Les liens historiques et culturels entre Belgrade et Paris sont patents et multiples, d’Hélène d’Anjou à Alphonse de Lamartine, à Victor Hugo ou à l’armée française d’Orient du maréchal Franchet d’Esperey.

Mais, et ce n’est pas là un simple paradoxe apparent, alors que l’opinion publique française est très majoritairement en empathie avec le peuple serbe, de nombreux médias semblent contribuer, sciemment ou inconsciemment, à la dégradation de l’image de Belgrade, feignant d’oublier que l’Etat serbe a fort heureusement su refermer depuis des années la douloureuse parenthèse des années 1990. Les raisons de ce dénigrement ? Paresse intellectuelle ? Lobbies anti-serbes alimentés par certains voisins ? Imprécations de quelques "élites" germanopratines ? Un peu de tout cela sans doute…Une analyse objective de la Serbie d’aujourd’hui permet pourtant de tordre le cou à de nombreux mythes.

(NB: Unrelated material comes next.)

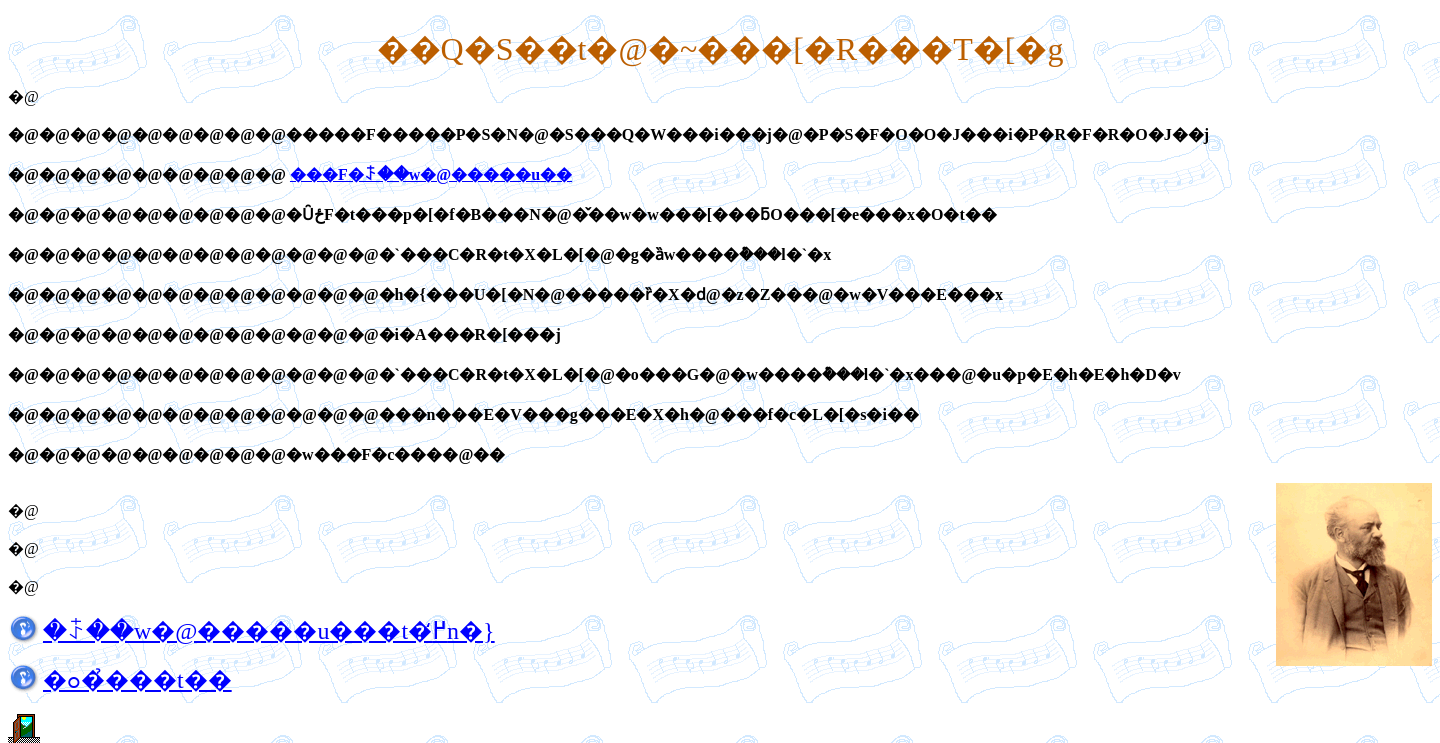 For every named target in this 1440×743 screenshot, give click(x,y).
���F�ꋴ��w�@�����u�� (431, 174)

L’adhésion de la Serbie à Bruxelles nous semble plus que jamais d’actualité. Le contexte économique y est favorable : un taux de croissance annuel tournant autour des 3% ; un IDH qui place Belgrade à bon niveau mondial ; une population en dessous du seuil de pauvreté sous la barre des 5% ; un PIB individuel de l’ordre de 6 500 dollars. La Serbie est aujourd’hui ouverte aux investissements étrangers et dispose d’atouts loin d’être négligeables : une fiscalité très favorable, une main d’œuvre qualifiée, des subventions spécifiques réservées aux investisseurs…

La lecture de l’agenda relatif à la candidature de Belgrade s’avère éloquente :

  • La Serbie formule officiellement sa candidature le 22 décembre 2009;
  • Le 23 octobre 2011, Bruxelles lui accorde le statut de "candidat à l’entrée";
  • Le 2 mars 2012, ce statut est confirmé par le Conseil de l’Europe;
  • Et Belgrade a entamé les négociations en janvier 2014…Bientôt trois ans…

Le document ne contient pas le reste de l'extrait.